INPUT DATA -

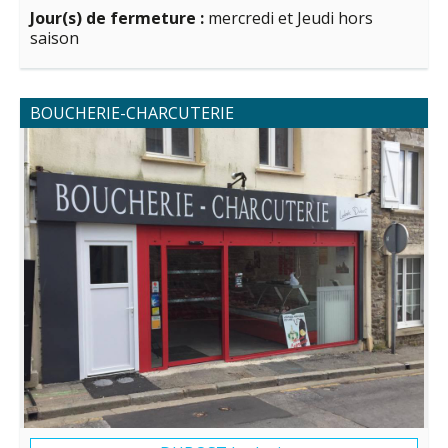
Jour(s) de fermeture :
mercredi et Jeudi hors
saison
BOUCHERIE-CHARCUTERIE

WHAT IS EXPECTED - After locating the line that contains "mercredi et Jeudi hors", output it and the remaining lines of the material above, exactly as they read.

EXERCISE SOLUTION -
mercredi et Jeudi hors
saison
BOUCHERIE-CHARCUTERIE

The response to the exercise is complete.